[Dataset entries]

*-*-*

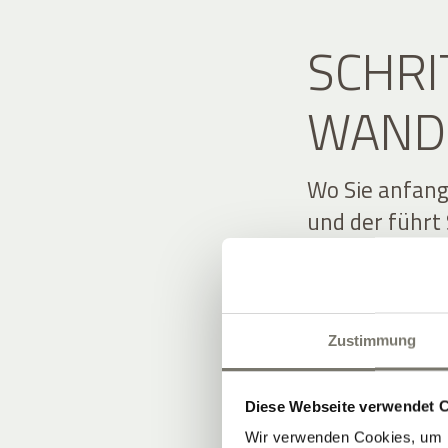
SCHRI
WAND
Wo Sie anfang
und der führt 
Umgebung, vor
unseren direk
Sommer führt 
Zustimmung
zur Drei-Burg
bietet sich d
übers Tal und 
Diese Webseite verwendet 
eine anspruch
Wir verwenden Cookies, um I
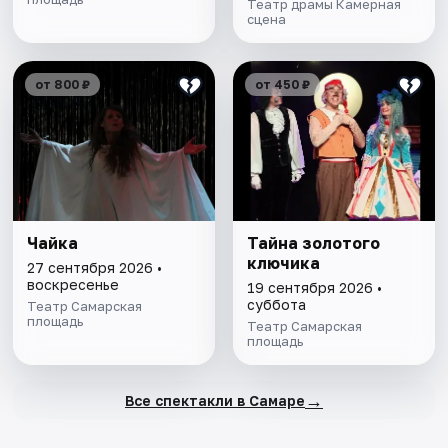
Театр драмы Камерная
сцена
от 800 ₽
от 450 ₽
Чайка
Тайна золотого
ключика
27 сентября 2026 •
воскресенье
19 сентября 2026 •
суббота
Театр Самарская
площадь
Театр Самарская
площадь
→
Все спектакли в Самаре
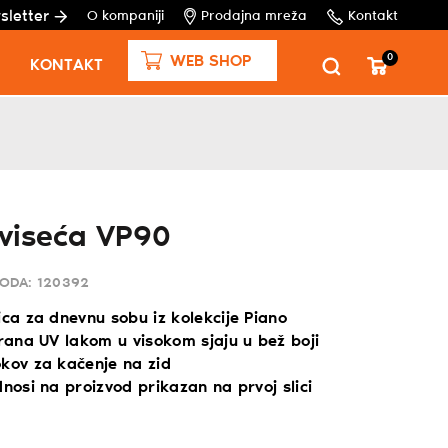
sletter
O kompaniji
Prodajna mreža
Kontakt
0
WEB SHOP
KONTAKT
 viseća VP90
VODA:
120392
ica za dnevnu sobu iz kolekcije Piano
irana UV lakom u visokom sjaju u bež boji
okov za kačenje na zid
dnosi na proizvod prikazan na prvoj slici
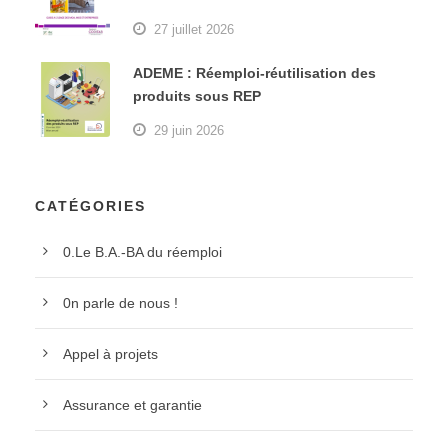
27 juillet 2026
ADEME : Réemploi-réutilisation des
produits sous REP
29 juin 2026
CATÉGORIES
0.Le B.A.-BA du réemploi
0n parle de nous !
Appel à projets
Assurance et garantie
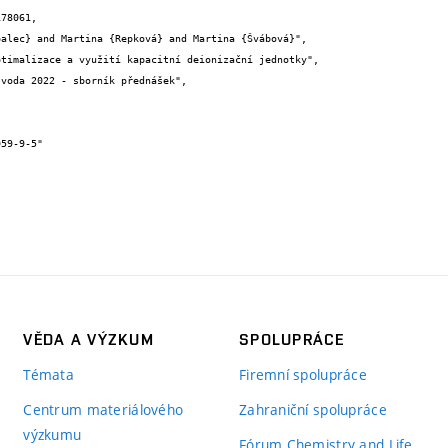
78061,

VĚDA A VÝZKUM
SPOLUPRÁCE
Témata
Firemní spolupráce
Centrum materiálového
Zahraniční spolupráce
výzkumu
Fórum Chemistry and Life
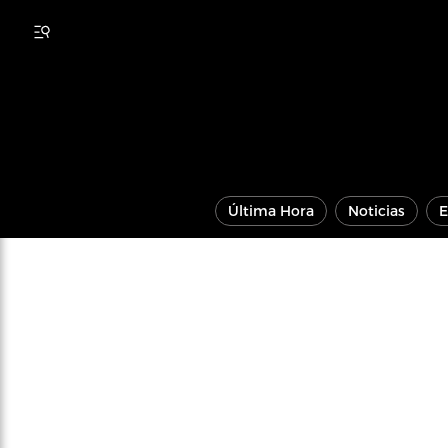
Última Hora
Noticias
E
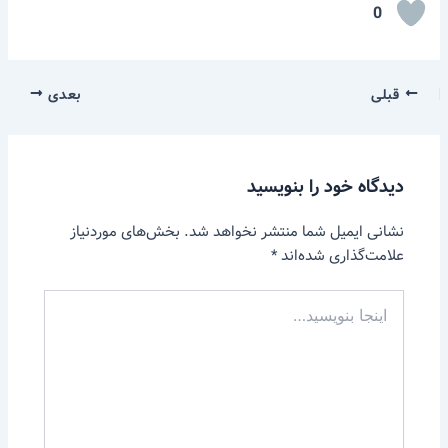
0
قبلی
بعدی
دیدگاه‌ خود را بنویسید
نشانی ایمیل شما منتشر نخواهد شد.
بخش‌های موردنیاز
علامت‌گذاری شده‌اند
*
اینجا
بنویسید…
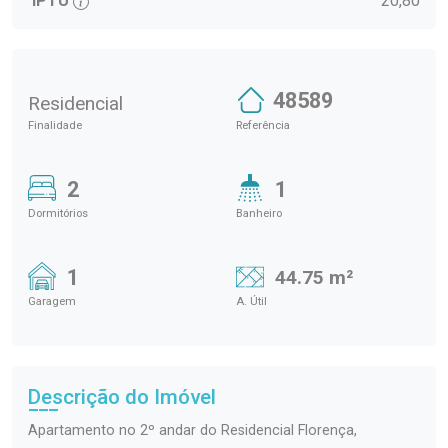
IPTU
20,80
48589
Residencial
Finalidade
Referência
2
1
Dormitórios
Banheiro
1
44.75 m²
Garagem
A. Útil
Descrição do Imóvel
Apartamento no 2º andar do Residencial Florença,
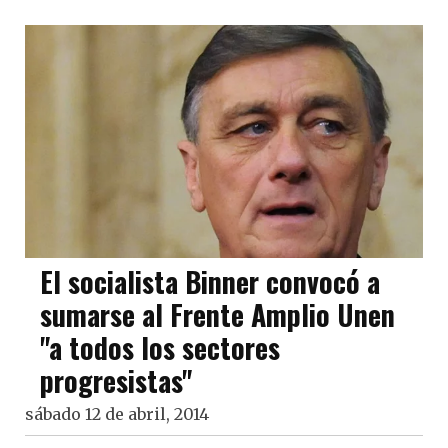
El socialista Binner convocó a
sumarse al Frente Amplio Unen
"a todos los sectores
progresistas"
sábado 12 de abril, 2014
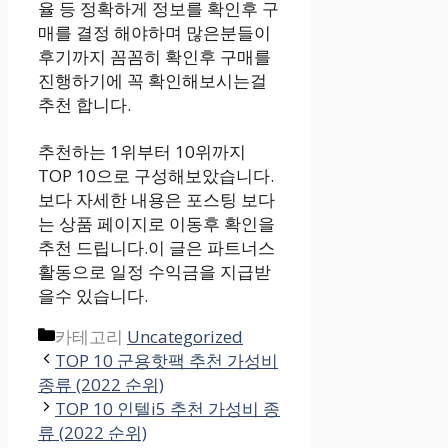
율 등 정확하게 정보를 확인후 구
매를 결정 해야하며 많은분들이
후기까지 꼼꼼히 확인후 구매를
진행하기에 꼭 확인해보시는걸
추천 합니다.
추천하는 1위부터 10위까지
TOP 10으로 구성해보았습니다.
보다 자세한 내용은 포스팅 보다
는 상품 페이지로 이동후 확인을
추천 드립니다.이 글은 파트너스
활동으로 일정 수익금을 지급받
을수 있습니다.
카테고리
Uncategorized
TOP 10 군용핫팩 추천 가성비
종류 (2022 순위)
TOP 10 인텔i5 추천 가성비 종
류 (2022 순위)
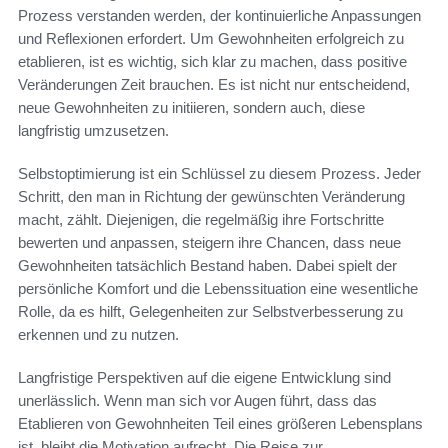
Prozess verstanden werden, der kontinuierliche Anpassungen
und Reflexionen erfordert. Um Gewohnheiten erfolgreich zu
etablieren, ist es wichtig, sich klar zu machen, dass positive
Veränderungen Zeit brauchen. Es ist nicht nur entscheidend,
neue Gewohnheiten zu initiieren, sondern auch, diese
langfristig umzusetzen.
Selbstoptimierung ist ein Schlüssel zu diesem Prozess. Jeder
Schritt, den man in Richtung der gewünschten Veränderung
macht, zählt. Diejenigen, die regelmäßig ihre Fortschritte
bewerten und anpassen, steigern ihre Chancen, dass neue
Gewohnheiten tatsächlich Bestand haben. Dabei spielt der
persönliche Komfort und die Lebenssituation eine wesentliche
Rolle, da es hilft, Gelegenheiten zur Selbstverbesserung zu
erkennen und zu nutzen.
Langfristige Perspektiven auf die eigene Entwicklung sind
unerlässlich. Wenn man sich vor Augen führt, dass das
Etablieren von Gewohnheiten Teil eines größeren Lebensplans
ist, bleibt die Motivation aufrecht. Die Reise zur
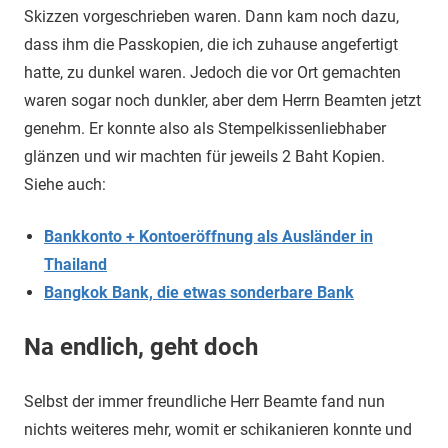
Skizzen vorgeschrieben waren. Dann kam noch dazu,
dass ihm die Passkopien, die ich zuhause angefertigt
hatte, zu dunkel waren. Jedoch die vor Ort gemachten
waren sogar noch dunkler, aber dem Herrn Beamten jetzt
genehm. Er konnte also als Stempelkissenliebhaber
glänzen und wir machten für jeweils 2 Baht Kopien.
Siehe auch:
Bankkonto + Kontoeröffnung als Ausländer in
Thailand
Bangkok Bank, die etwas sonderbare Bank
Na endlich, geht doch
Selbst der immer freundliche Herr Beamte fand nun
nichts weiteres mehr, womit er schikanieren konnte und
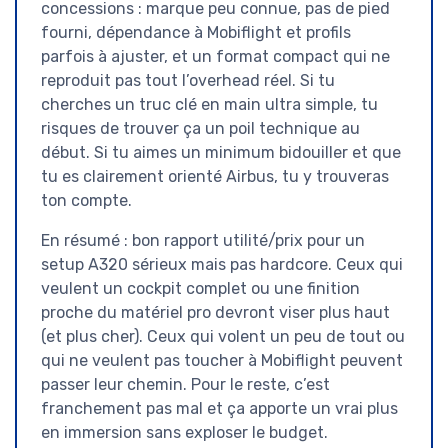
concessions : marque peu connue, pas de pied
fourni, dépendance à Mobiflight et profils
parfois à ajuster, et un format compact qui ne
reproduit pas tout l’overhead réel. Si tu
cherches un truc clé en main ultra simple, tu
risques de trouver ça un poil technique au
début. Si tu aimes un minimum bidouiller et que
tu es clairement orienté Airbus, tu y trouveras
ton compte.
En résumé : bon rapport utilité/prix pour un
setup A320 sérieux mais pas hardcore. Ceux qui
veulent un cockpit complet ou une finition
proche du matériel pro devront viser plus haut
(et plus cher). Ceux qui volent un peu de tout ou
qui ne veulent pas toucher à Mobiflight peuvent
passer leur chemin. Pour le reste, c’est
franchement pas mal et ça apporte un vrai plus
en immersion sans exploser le budget.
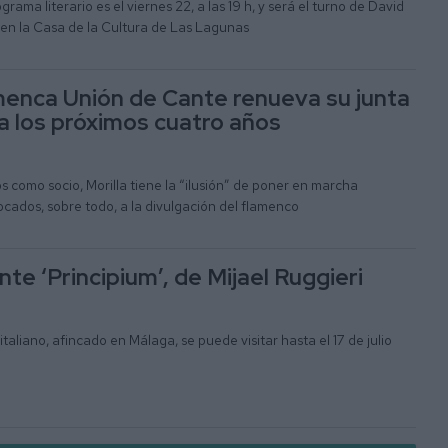
grama literario es el viernes 22, a las 19 h, y será el turno de David
, en la Casa de la Cultura de Las Lagunas
enca Unión de Cante renueva su junta
ra los próximos cuatro años
os como socio, Morilla tiene la “ilusión” de poner en marcha
cados, sobre todo, a la divulgación del flamenco
te ‘Principium’, de Mijael Ruggieri
italiano, afincado en Málaga, se puede visitar hasta el 17 de julio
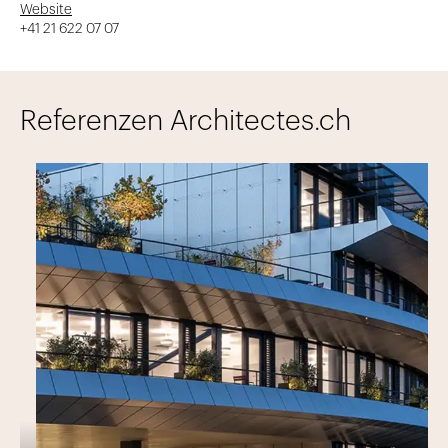
Website
+41 21 622 07 07
Referenzen Architectes.ch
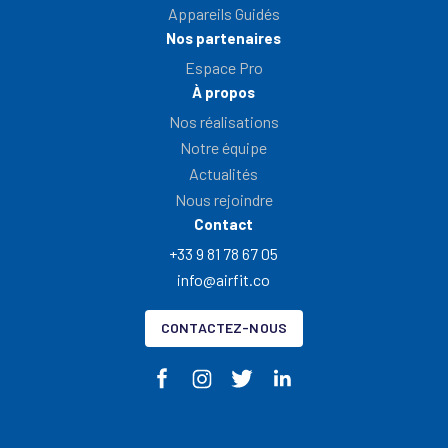
Appareils Guidés
Nos partenaires
Espace Pro
À propos
Nos réalisations
Notre équipe
Actualités
Nous rejoindre
Contact
+33 9 81 78 67 05
info@airfit.co
CONTACTEZ-NOUS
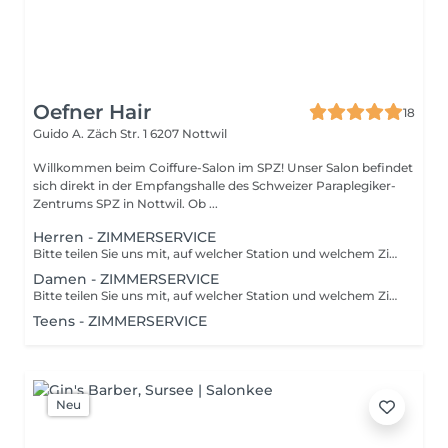
Oefner Hair
18
Guido A. Zäch Str. 1
6207 Nottwil
Willkommen beim Coiffure-Salon im SPZ! Unser Salon befindet
sich direkt in der Empfangshalle des Schweizer Paraplegiker-
Zentrums SPZ in Nottwil. Ob ...
Herren - ZIMMERSERVICE
Bitte teilen Sie uns mit, auf welcher Station und welchem Zimmer Sie sind. Sie können die Info ganz einfach am Schluss der online Buchung in die Bemerkung schreiben.
Damen - ZIMMERSERVICE
Bitte teilen Sie uns mit, auf welcher Station und welchem Zimmer Sie sind. Sie können die Info ganz einfach am Schluss der online Buchung in die Bemerkung schreiben.
Teens - ZIMMERSERVICE
Neu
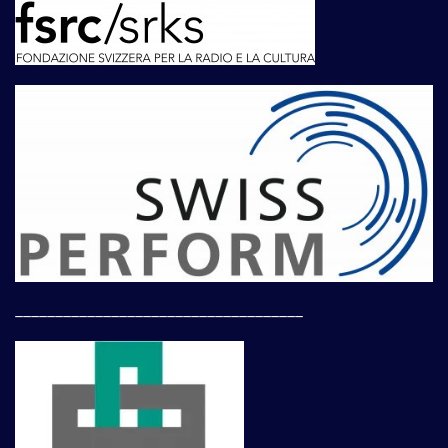
____________________________________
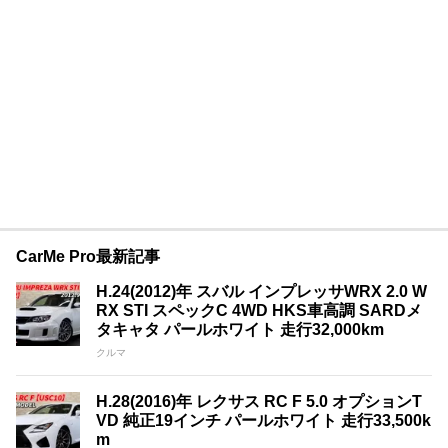
CarMe Pro最新記事
H.24(2012)年 スバル インプレッサWRX 2.0 W
RX STI スペックC 4WD HKS車高調 SARDメ
タキャタ パールホワイト 走行32,000km
クルマ
H.28(2016)年 レクサス RC F 5.0 オプションT
VD 純正19インチ パールホワイト 走行33,500k
m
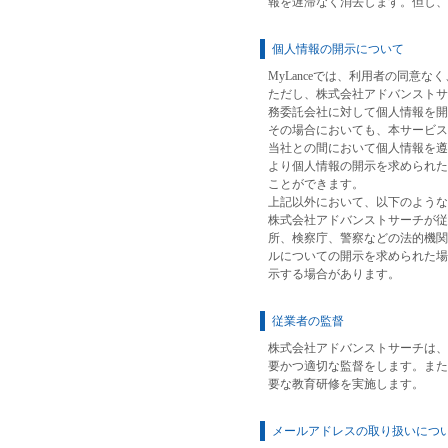
報を遅滞なく消去します。但し、
個人情報の開示について
MyLanceでは、利用者の同意
ただし、株式会社アドバンストサ
務委託会社に対して個人情報を
その場合においても、本サービス
当社との間において個人情報を遵
より個人情報の開示を求められた
ことができます。
上記以外において、以下のような
株式会社アドバンストサーチが従
所、検察庁、警察などの法的機関
ルについての開示を求められた場
示する場合があります。
従業者の監督
株式会社アドバンストサーチは、
要かつ適切な監督をします。また
要な教育研修を実施します。
メールアドレスの取り扱いにつ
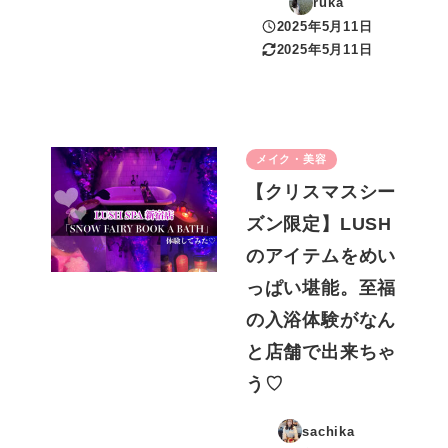
ruka
2025年5月11日
投稿日
2025年5月11日
更新日
メイク・美容
【クリスマスシー
ズン限定】LUSH
のアイテムをめい
っぱい堪能。至福
の入浴体験がなん
と店舗で出来ちゃ
う♡
sachika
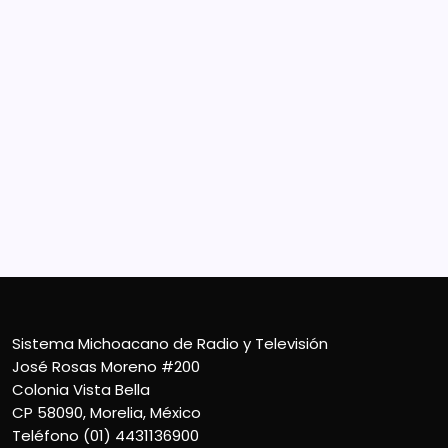
Sistema Michoacano de Radio y Televisión
José Rosas Moreno #200
Colonia Vista Bella
CP 58090, Morelia, México
Teléfono (01) 4431136900
Contacto
smichoacanortv@gmail.com
Sistema Michoacano de Radio y Televisión
José Rosas Moreno #200
Colonia Vista Bella
CP 58090, Morelia, México
Teléfono (01) 4431136900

*-*-*

- [About this task]:
Scan the records above. Return every line with "Mobiflight" in it.

- [Written answer]:
fourni, dépendance à Mobiflight et profils
qui ne veulent pas toucher à Mobiflight peuvent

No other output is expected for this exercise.